Usually the front row of State of the State addresses are reserved for the closest friends of Gov. Chris Christie, not those who want him jailed over Bridgegate.

And yet, perched just a few feet from the governor for most of his speech on Tuesday was one of the governor's most reliable antagonists: Bill Brennan, the citizen activist who's pursuing an official misconduct complaint against Christie, and who is himself running for governor.

Just how did a political arch-foe like Brennan land such a coveted spot? Was it the ultimate in passive aggressive psychological warfare, designed to throw Christie off his game?

But then barely ten minutes into the governor's address, the pastor of Newark's New Hope Baptist Church, Rev. Joe Carter, collapsed.

First lady Mary Pat Christie, seated next to Carter, called out for medical assistance. Several people rushed over, and Carter, 46, was lifted into a back room.

One of those people turned out to be Brennan, who'd been invited to attend the speech as a guest of an friend he declined to name.

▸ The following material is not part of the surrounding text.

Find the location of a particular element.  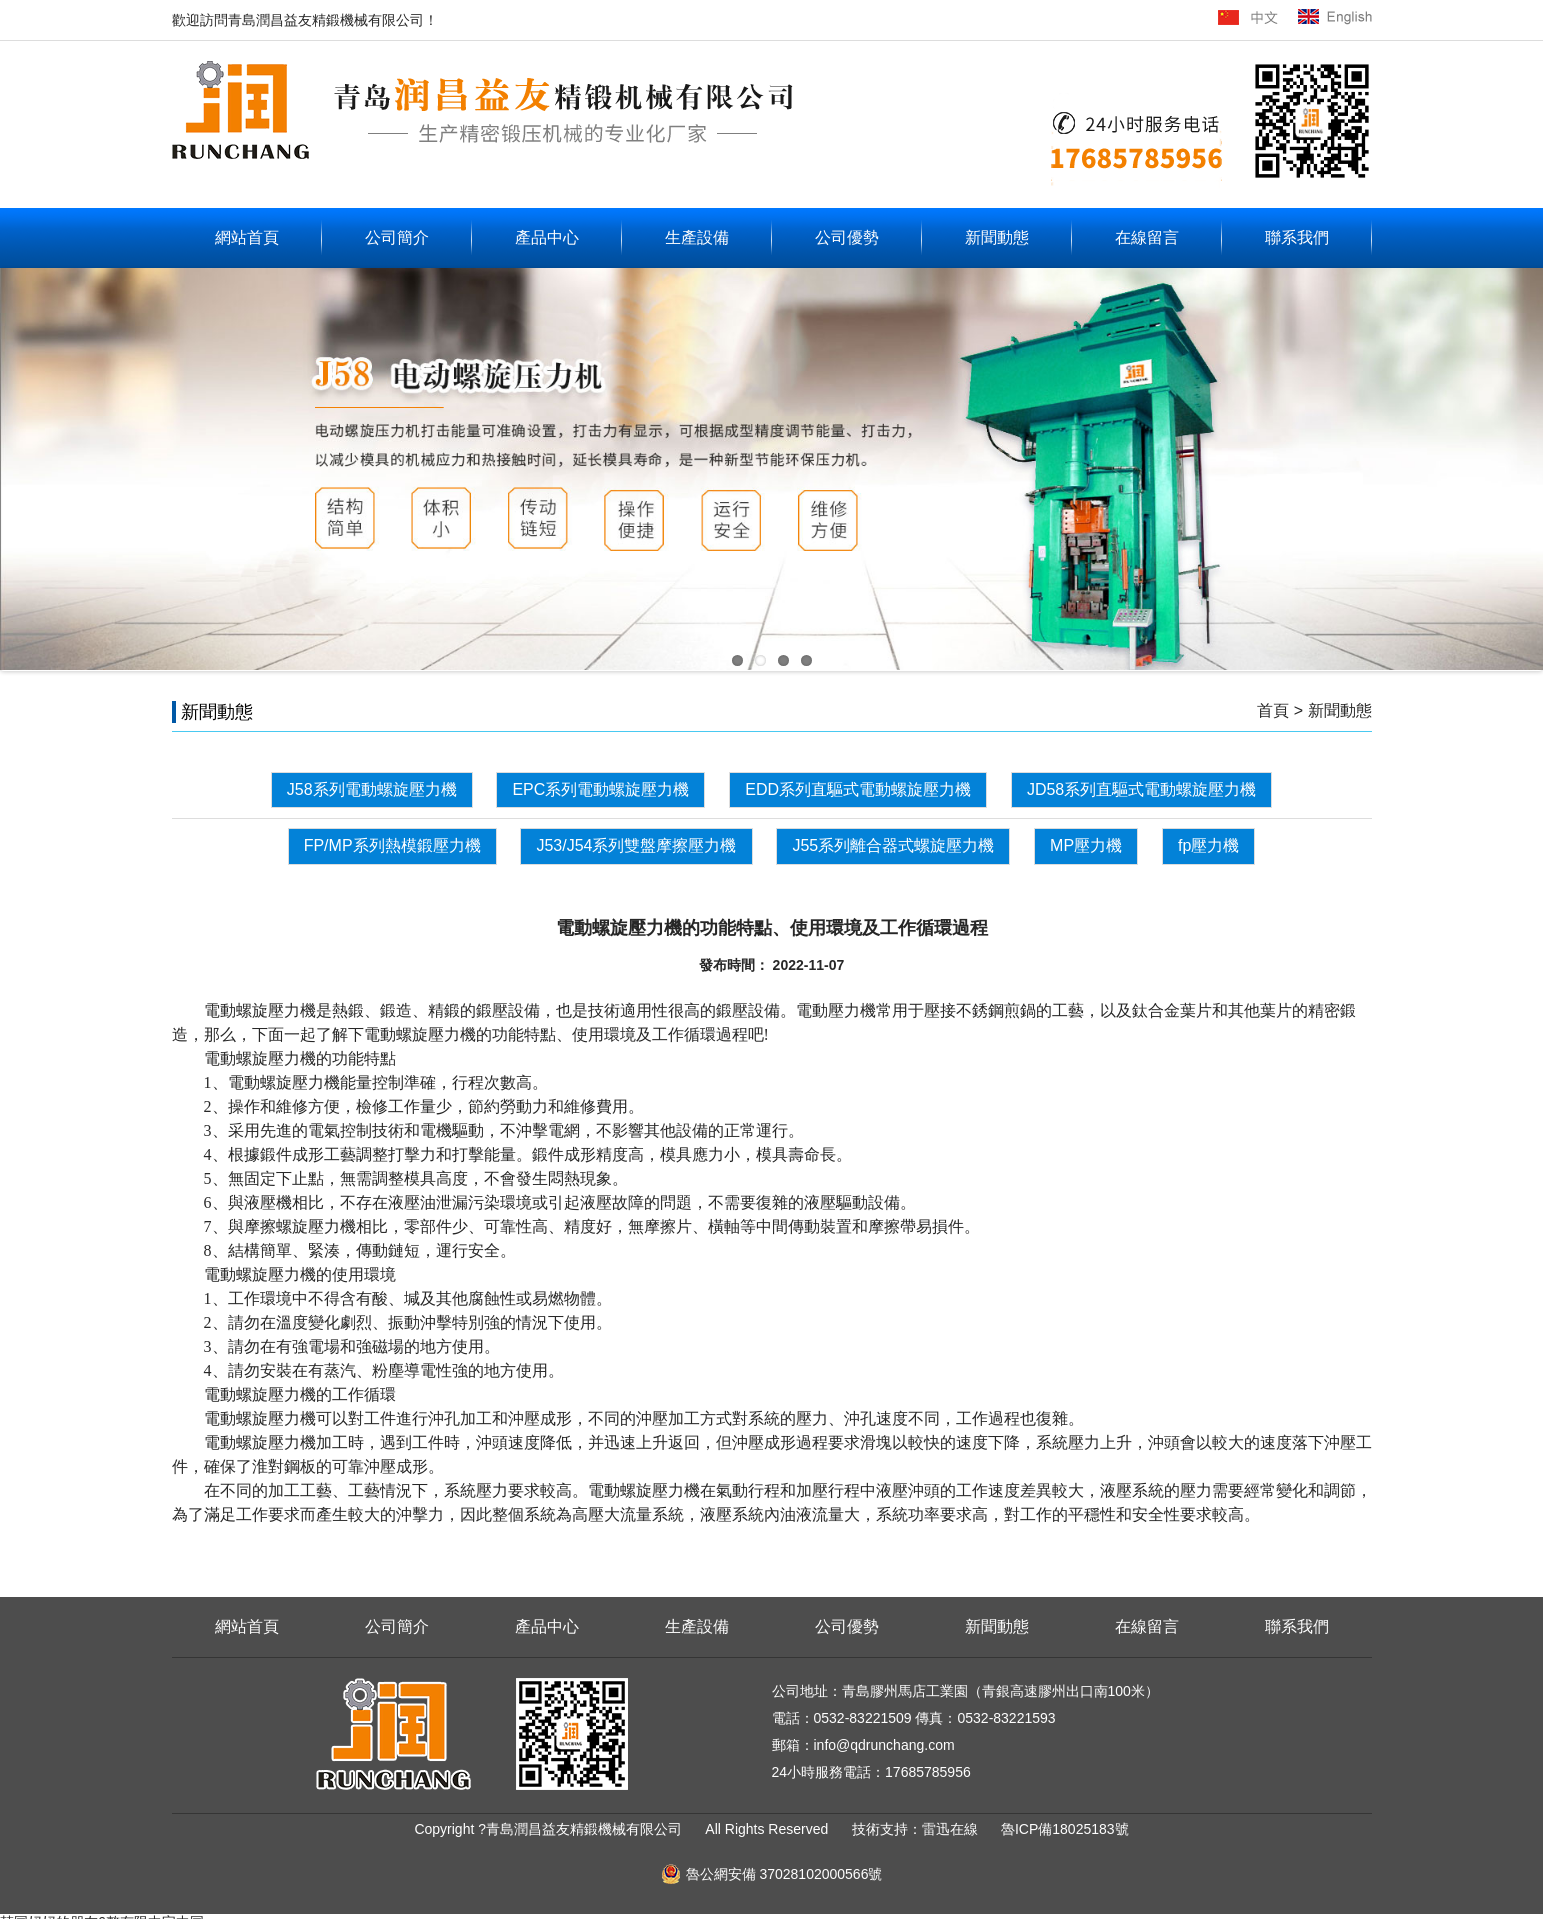

FP/MP系列熱模鍛壓力機 is located at coordinates (392, 845).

Christie finds bright side to White House loss

"There was a call for an EMT, and I was a firefighter for 20 years, so without thinking, I rushed over to help Reverend Carter," Brennan recalled on the steps of the Bergen County Courthouse on Wednesday after attending a hearing on whether his official misconduct complaint could proceed.

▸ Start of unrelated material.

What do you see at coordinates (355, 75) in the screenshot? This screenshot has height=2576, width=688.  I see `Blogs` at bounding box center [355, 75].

"When I helped carry him to another room, a doctor came on the scene, and I was no longer necessary. But when I went back into the room, I was trapped next to the governor and his family."

Christie, after asking for a moment of silence and prayer for Carter's safe recuperation, returned to his speech  -- now with Brennan mere inches away from him, which the former EMT admitted was "surreal."

On Wednesday, Brennan said he agreed with much of the governor's call for a heightened focus on drug addiction treatment.

"I am not going to say everything he does is bad," he said. "We have a (drug) crisis. We have to do more. But I was not trolling him by sitting next to him. I just got trapped there."

The Auditor heard Wednesday from a volunteer answering the phone in the front office of New Hope Baptist Church that Pastor Carter "is fine."